Digital IDs are essential requirements as we move into a digital world where we shop, access services and conduct financial transactions online. Governments seek to digitize citizens’ data in an effort to universalize government services, while industries such as banking and communications aim to create more seamless processes for their products and services. Nigeria launched a digital ID system in 2014, but as of 2019, only 19% of Nigerians had registered for the ID (Premium Times, 2019). This pales in comparison to a country like Estonia where 98% of the population have digital IDs.

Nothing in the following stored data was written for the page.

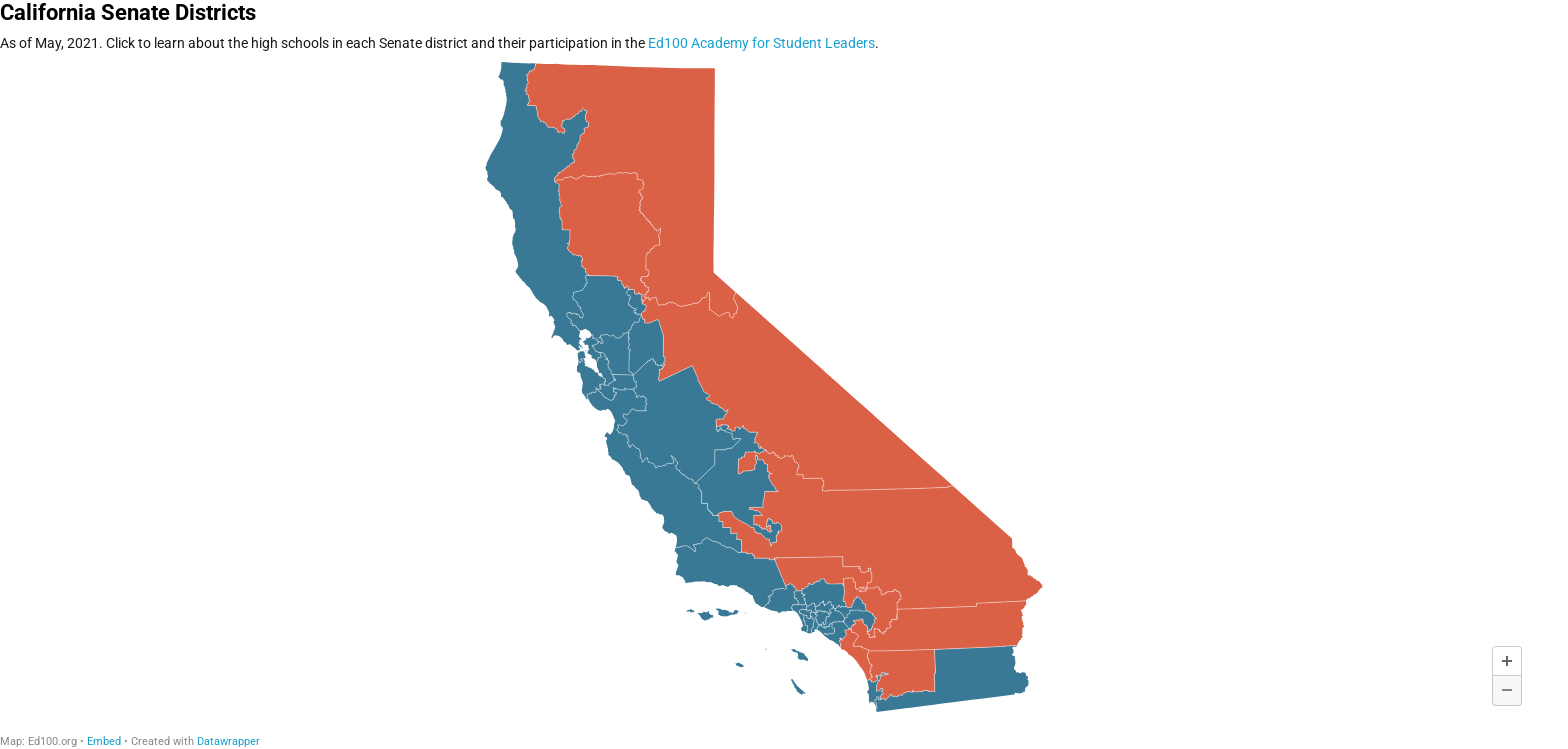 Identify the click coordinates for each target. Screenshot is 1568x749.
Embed (104, 741)
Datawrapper (228, 741)
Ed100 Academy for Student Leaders (761, 43) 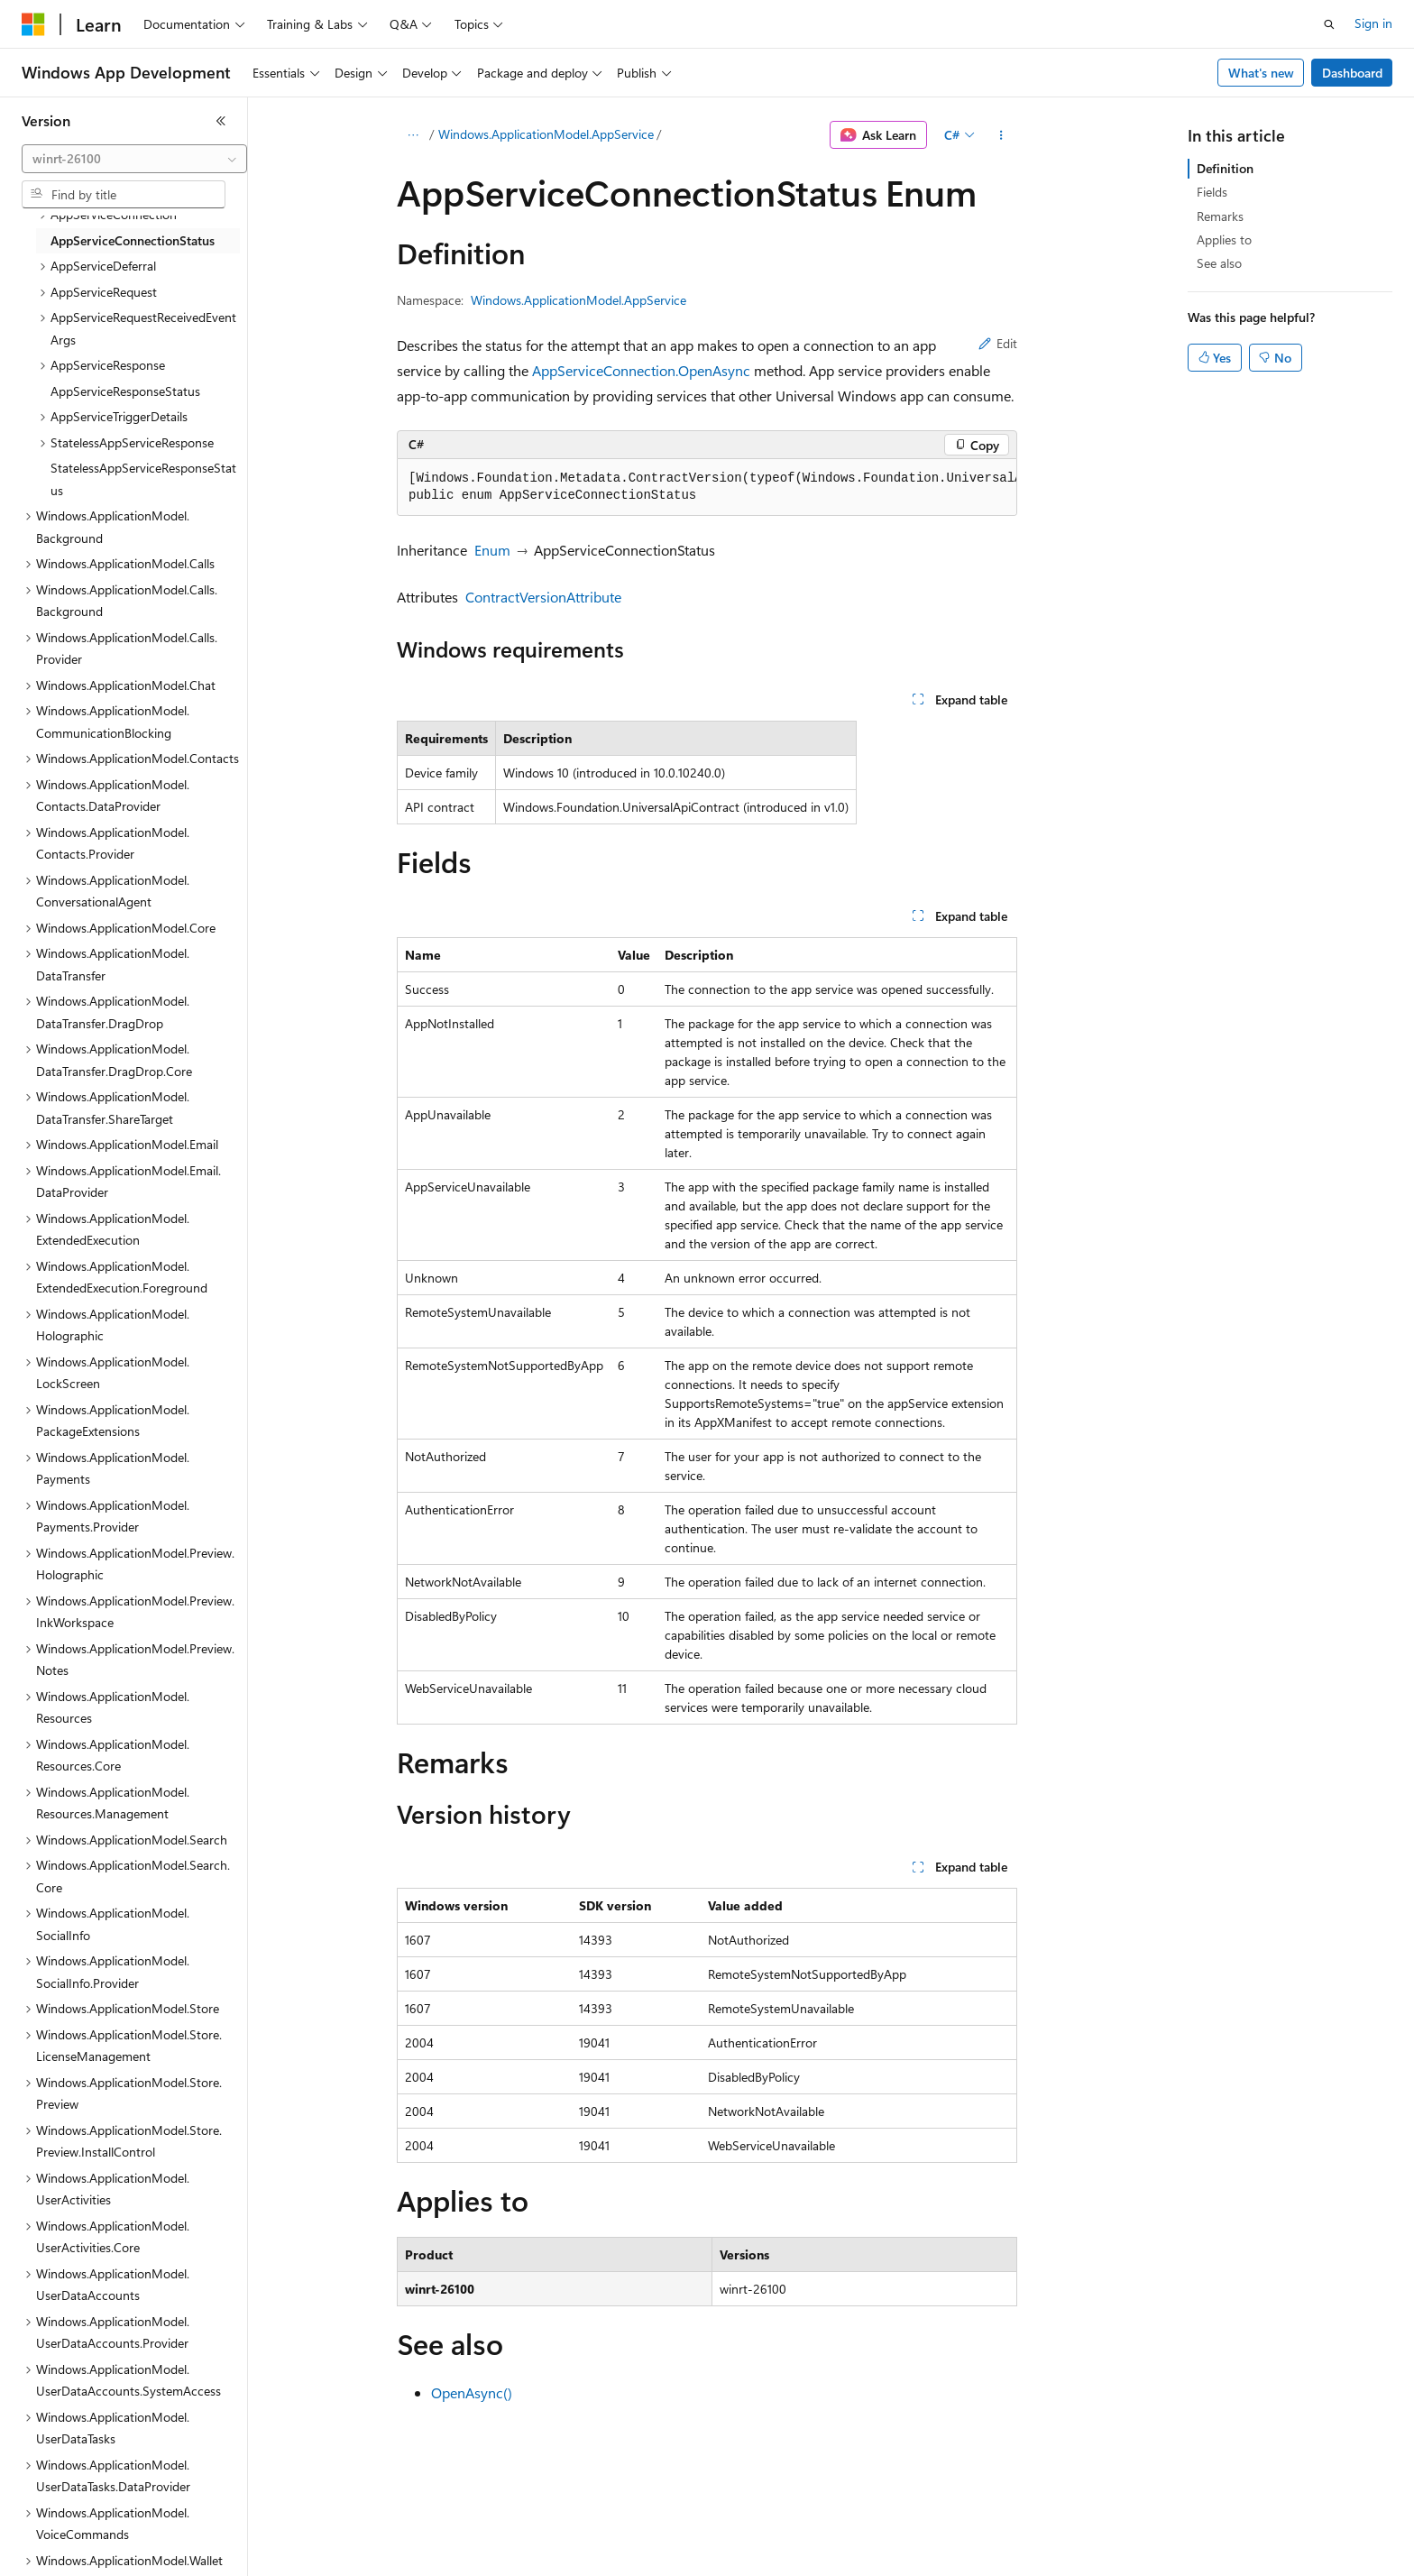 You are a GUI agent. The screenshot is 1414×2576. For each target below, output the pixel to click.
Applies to (1224, 239)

Whilst Digital IDs can facilitate access to financial services, healthcare, buying a SIM card and voting, others have argued they pose one of the gravest risks to human rights of any technology that we have encountered and this might get worse in the future. A digital ‘YOU’ can be tracked and every action you take documented, paving the way for regimes of surveillance and control where the government knows every step you take. Moreover, digital IDs can facilitate an understanding of who you are by companies who want to exploit your basic nature for financial gain. There is also the issue of your data/details falling into the hands of an imposter.
Whilst digital IDs clearly have their advantages especially in areas like financial fraud detection or reducing electoral fraud, they also have their disadvantages. Digital IDs can be exploited if proper checks are not in place. Does the idea of a ‘digital YOU' scare you?